The Empire of the Necromancers

I
n this story Smith introduced what Brian Stableford has called “the most dramatically appropriate”
1
of his secondary worlds, Zothique. Will Murray,
2
Steve Behrends
3
and Jim Rockhill
4
have all discussed the origins of this series in some depth, tracing its origins as far back as Smith’s 1911 poem “The Last Night”
5
and a brief sketch “Account of an Actual Dream—1912.”
6
CAS described it to L. Sprague de Camp as “the last inhabited continent of earth” where the “science and machinery of our present civilization have long been forgotten, together with our present religions. But many gods are worshipped; and sorcery and demonism prevail again as in ancient days.”
7
The first use of the name occurs in a synopsis for “Vizaphmal in Ophiuchus,” a never-completed sequel to “The Monster of the Prophecy,” where it referred to a world in another solar system, that he plotted in April 1930.
8
In February 1931 he came up with the idea of “Gnydron, a continent of the far future, in the South Atlantic, which is more subject to incursions of ‘outsideness’ than any former terrene realm; and more liable to the visitation of beings from galaxies not yet visible; also, to shifting admixtures and interchanges with other dimensions or planes of entity”.
9

Also in 1930 CAS scribbled an idea about the exploitation of the dead by the living, which he called “The Empire of the Necromancers:” “Two sorcerers, who raise up an entire people from the dead, in order that they may reign over them. The dead, however, revolt against being brought back to life”.
10
The idea laid dormant, much like the people of Cincor, until he developed the plot further in August or September 1931:

A story told by a man centuries dead—the prince of a perished people. He and all his subjects are raised up from death to be the slaves of two necromancers greedy of dominion and power. These people, living a ghostly, hollow, shadow-like existence, are driven to toil for the necromancers, are tortured for their sadistic pleasure, made to serve their necrophilic lusts.

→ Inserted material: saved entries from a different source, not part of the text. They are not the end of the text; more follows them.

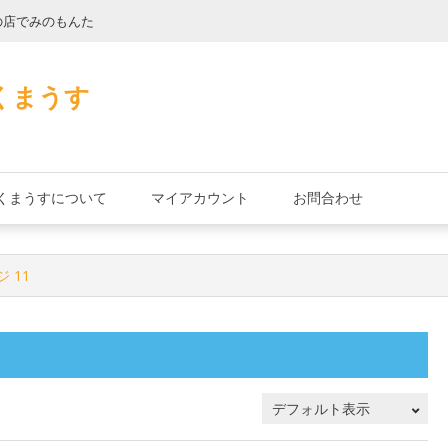
の店でみのもんた
壁に耳あり障子に
くまうす
くまうすについて
マイアカウント
お問合わせ
ジ 11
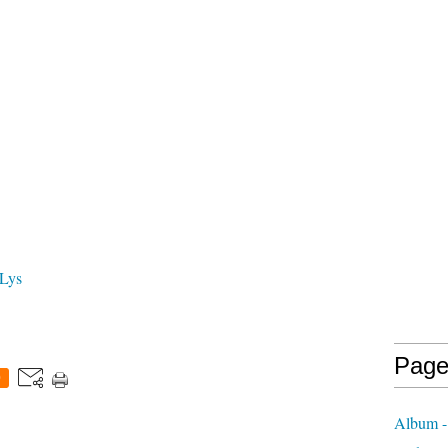
 Lys
Page
0
Album - 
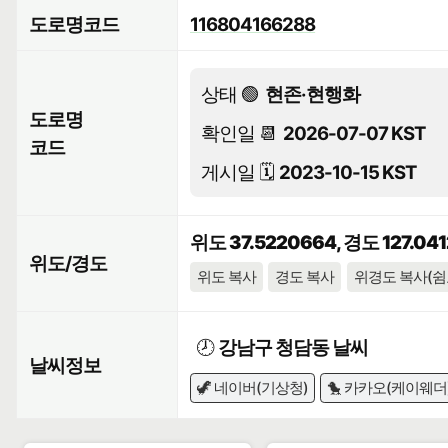
도로명코드
116804166288
상태 🟢
현존·현행화
도로명
확인일 📆
2026-07-07 KST
코드
게시일 🗓️
2023-10-15 KST
위도 37.5220664, 경도 127.04
위도/경도
위도 복사
경도 복사
위경도 복사(쉼
🕗
강남구 청담동 날씨
날씨정보
🦖 네이버(기상청)
🐤 카카오(케이웨더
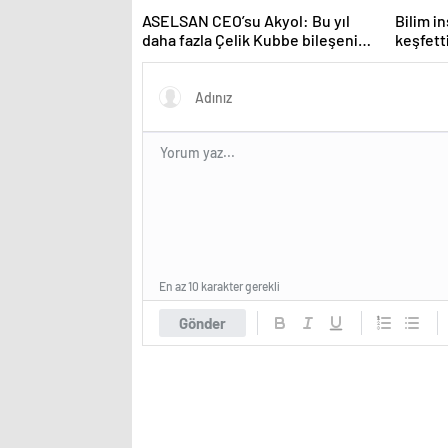
ASELSAN CEO’su Akyol: Bu yıl
Bilim i
daha fazla Çelik Kubbe bileşenini
keşfetti
envantere vereceğiz
En az 10 karakter gerekli
Gönder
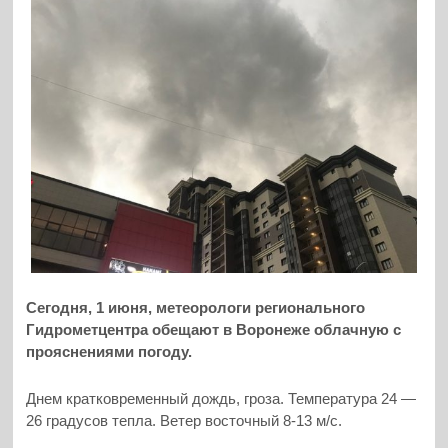
Сегодня, 1 июня, метеорологи регионального
Гидрометцентра обещают в Воронеже облачную с
прояснениями погоду.
Днем кратковременный дождь, гроза. Температура 24 —
26 градусов тепла. Ветер восточный 8-13 м/с.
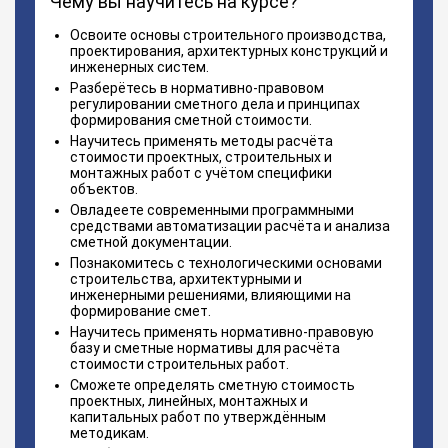
Чему вы научитесь на курсе?
Освоите основы строительного производства,
проектирования, архитектурных конструкций и
инженерных систем.
Разберётесь в нормативно-правовом
регулировании сметного дела и принципах
формирования сметной стоимости.
Научитесь применять методы расчёта
стоимости проектных, строительных и
монтажных работ с учётом специфики
объектов.
Овладеете современными программными
средствами автоматизации расчёта и анализа
сметной документации.
Познакомитесь с технологическими основами
строительства, архитектурными и
инженерными решениями, влияющими на
формирование смет.
Научитесь применять нормативно-правовую
базу и сметные нормативы для расчёта
стоимости строительных работ.
Сможете определять сметную стоимость
проектных, линейных, монтажных и
капитальных работ по утверждённым
методикам.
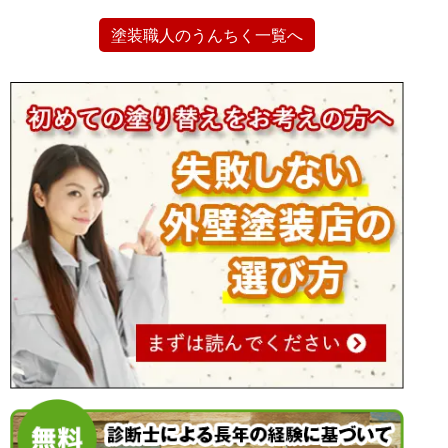
塗装職人のうんちく一覧へ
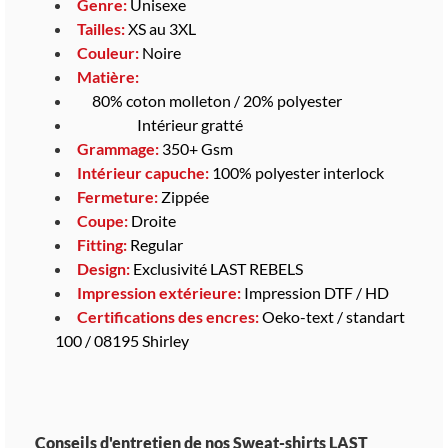
Genre:
Unisexe
Tailles:
XS au 3XL
Couleur:
Noire
Matière:
80% coton molleton / 20% polyester
Intérieur gratté
Grammage:
350+ Gsm
Intérieur capuche
:
100% polyester interlock
Fermeture:
Zippée
Coupe:
Droite
Fitting:
Regular
Design:
Exclusivité LAST REBELS
Impression extérieure:
Impression DTF / HD
Certifications des encres:
Oeko-text / standart
100 / 08195 Shirley
Conseils d'entretien de nos Sweat-shirts LAST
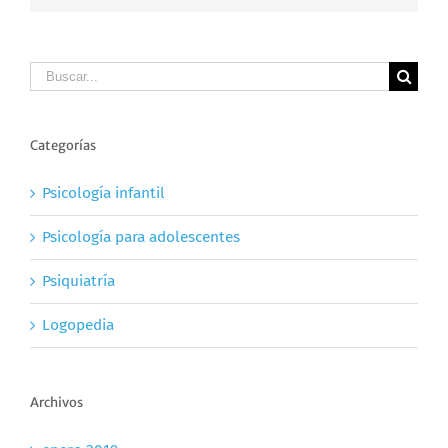
Buscar
Categorías
Psicología infantil
Psicología para adolescentes
Psiquiatría
Logopedia
Archivos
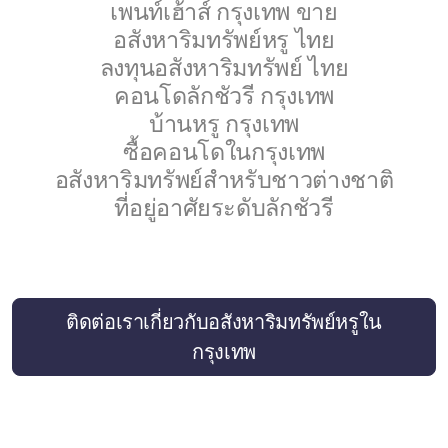
French
เพนท์เฮ้าส์ กรุงเทพ ขาย
อสังหาริมทรัพย์หรู ไทย
ลงทุนอสังหาริมทรัพย์ ไทย
คอนโดลักชัวรี กรุงเทพ
บ้านหรู กรุงเทพ
ซื้อคอนโดในกรุงเทพ
อสังหาริมทรัพย์สำหรับชาวต่างชาติ
ที่อยู่อาศัยระดับลักชัวรี
ติดต่อเราเกี่ยวกับอสังหาริมทรัพย์หรูใน
กรุงเทพ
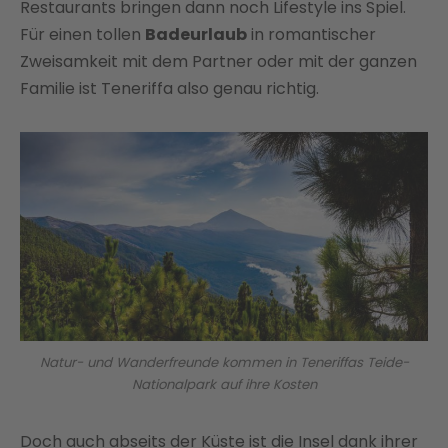
Restaurants bringen dann noch Lifestyle ins Spiel.
Für einen tollen
Badeurlaub
in romantischer
Zweisamkeit mit dem Partner oder mit der ganzen
Familie ist Teneriffa also genau richtig.
Natur- und Wanderfreunde kommen in Teneriffas Teide-
Nationalpark auf ihre Kosten
Doch auch abseits der Küste ist die Insel dank ihrer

The prince, learning the secret of their power, and throwing off their spell in a measure, resolves to rescue his people from this terrible doom. He contrives that the necromancers shall themselves die, to awaken at a stated time and find themselves among the living dead. Then he and his people, freed from their slavery, seek the oblivion of a second death by flinging themselves into the subterranean fires beneath the kingdom.
11

Smith worked on it at the same time as, and possibly as an antidote to, “The Invisible City” and “The Immortals of Mercury,” completing it on January 7, 1932. “There is a queer mood in this little tale; and, like my forthcoming, ‘The Planet of the Dead,’ it is muchly overgreened with what H. P. once referred to as the ‘verdigris of decadence’.”
12
HPL called it “great—one of the best things I’ve seen lately—& I’m immensely glad to learn that it has landed with Wright”.
13
“The Empire of the Necromancers” was the most popular story in the September 1932 issue of
Weird Tales.
It was collected in
LW
and
RA
. This text is based upon two carbon copies of the typescript, one at JHL forming part of Smith’s papers, and another presented by CAS to Lester Anderson, a Bay Area science fiction fan, that incorporates some holograph changes that do not appear on either the JHL copy or the published text . This presentation copy was purchased by the Bancroft Library a few years ago as part of a large lot of Smith’s letters, manuscripts and other ephemera.